Ingesting Data

Overview of common use cases for data ingestion

Note: This is intended only for customers with a DNAnexus Apollo license. Contact sales@dnanexus.com for more information.

Phenotypic / Clinical Data Ingestion

Ingesting a novel small dataset

Small datasets are datasets with a high degree of quality/predictability with only a few logical entities with less than a hundred features (columns) and usually no more than a few hundred thousand examples (rows) in each entity. These datasets can represent some analysis that's been performed, a sample of a larger dataset, or just limited availability.

This type of a dataset is a great dataset to get use for getting familiar with data ingestion tools before moving on to a larger dataset as managing, prepping, and ingesting the dataset can be done all at once.

For a small dataset, the Data Model Loader application can be used to ingest the data files along with a data dictionary and optional coding. This will ensure that the ingested data is properly ingested into the database and a dataset is created so that the data can then be used with the Cohort Browser, various apps, and is available in a structured manner through dxdata for use in Jupyter or other command line environments.

Ingesting a novel large dataset

Large datasets are datasets of varying quality that span many logical entities, can have hundreds or thousands of features (columns) and can have millions of examples (rows) in each entities. These datasets can be extracts of EHR data, biobank data, large clinical datasets, core company data, or other large, mature datasets. Datasets of this size may conform to ontologies such as OMOP, SNOMED, or MedDRA or be predictably structured such as UKBiobank.

These datasets often require greater data engineering consideration to outline the data structures and logical entities and can require harmonization or cleansing before the ingestion process begins.

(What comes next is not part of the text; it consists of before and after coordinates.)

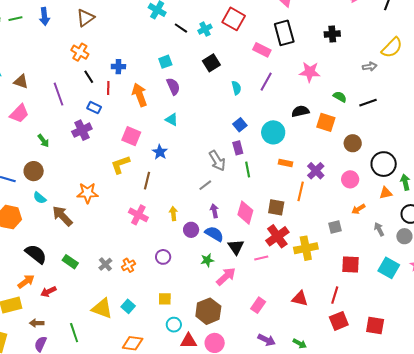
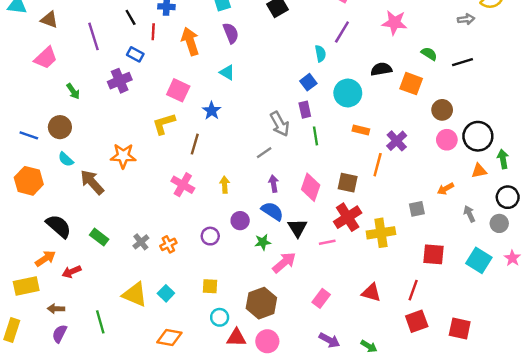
cyan semicircle: (236, 88) -> (320, 54), moved
pink circle: (350, 179) -> (447, 140), moved
purple circle: (191, 230) -> (240, 221), moved

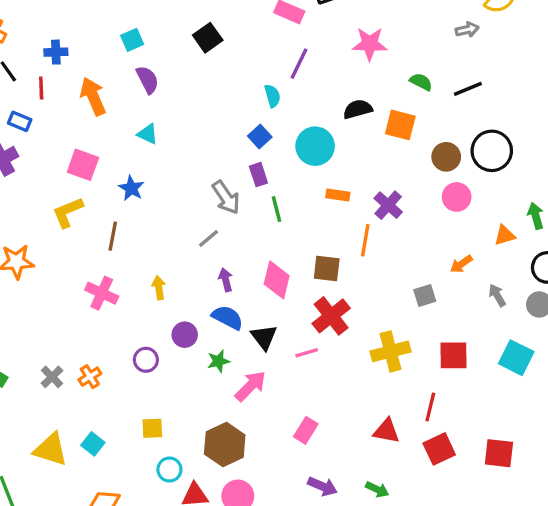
black circle: (478, 136) -> (492, 151), moved
yellow cross: (381, 233) -> (390, 351), moved
red triangle: (371, 292) -> (386, 431), moved

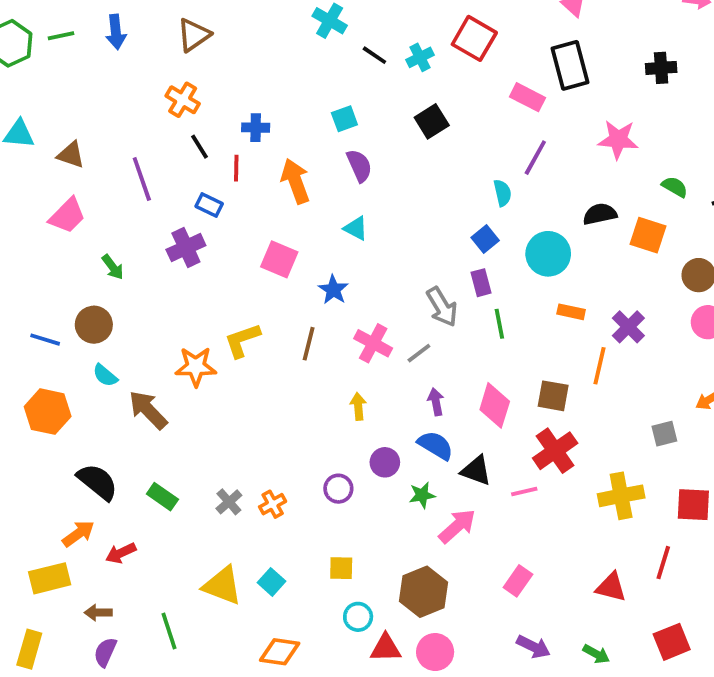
yellow L-shape: (68, 212) -> (242, 340), moved
pink cross: (102, 293) -> (373, 343), moved
black triangle: (264, 337) -> (476, 471), turned -36
red square: (439, 449) -> (672, 642), moved

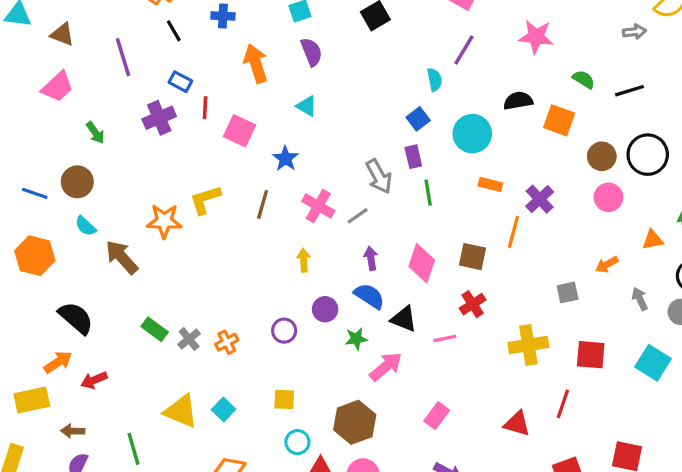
red line: (236, 168) -> (205, 108), moved
red cross: (555, 451) -> (473, 304), size x0.7
green rectangle: (162, 497) -> (155, 329), moved

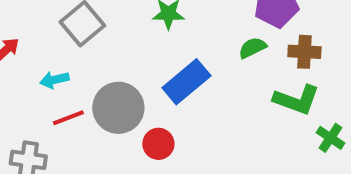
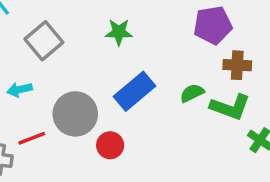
green semicircle: (252, 48) -> (192, 93), moved
red line: (68, 118) -> (32, 138), moved

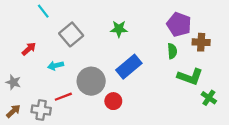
purple pentagon: (213, 25) -> (179, 24), turned 30
brown cross: (237, 65) -> (201, 42), moved
green semicircle: (192, 93) -> (172, 51), moved, turned 112

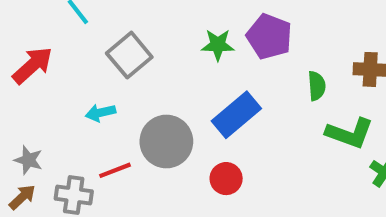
purple pentagon: (179, 24) -> (269, 37), moved
red arrow: (29, 49) -> (33, 65), moved, size x1.5
gray star: (13, 82) -> (28, 160), moved
red circle: (113, 101) -> (226, 179), moved

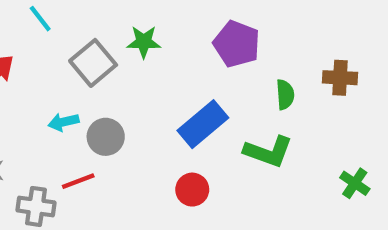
green star: (218, 45) -> (144, 42), moved
green L-shape: (350, 133) -> (268, 152), moved
gray circle: (166, 142) -> (106, 137), moved, size x0.7

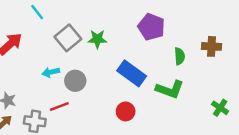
green star: (144, 42) -> (97, 39), moved
blue rectangle: (203, 124) -> (132, 73), turned 76

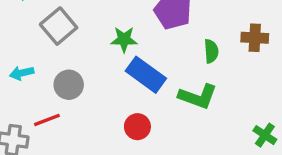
green star: (97, 39) -> (124, 39), moved
cyan arrow: (51, 72) -> (22, 73), moved
green cross: (220, 108) -> (265, 135), moved

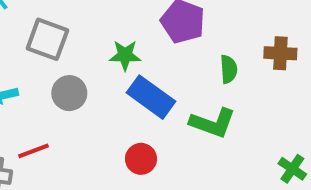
gray square: (59, 26) -> (47, 39), turned -30
gray circle: (69, 85) -> (69, 93), moved

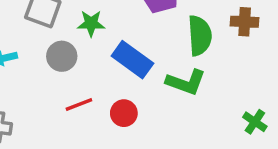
green star: (125, 55) -> (91, 23), moved
green semicircle: (229, 69) -> (200, 36), size x1.6
red line: (33, 151) -> (79, 105), moved

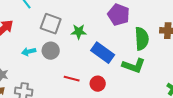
gray circle: (62, 56) -> (51, 51), moved
red line: (79, 105) -> (72, 79), turned 35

Once the data is cleansed and structured, the Data Model Loader application can be used to ingest the data files along with a data dictionary and optional coding. A more incremental ingestion strategy is recommended to ensure iterative success and easier troubleshooting should issues arise. Often for ingestions of this magnitude, xVantage services are used to help lead to an optimal experience.

Minor extension of existing datasets

Thought the process of translational research, new data can become available or is generated. To facilitate smoother usage usage of the data, the user may desire to append the data to an existing dataset for further use by themselves or their team. This type of data is usually only representative of a single entity (or may be an extension of an existing ingested entity) and consists of no more than a few hundred features (columns) and no more than a few million examples (rows). To extend an existing dataset, the Dataset Extender app can be used to rapidly ingest delimited files and append them to an existing dataset with minimal configuration for use with the Cohort Browser, various apps, and is available in a structured manner through dxdata for use in Jupyter or other command line environments.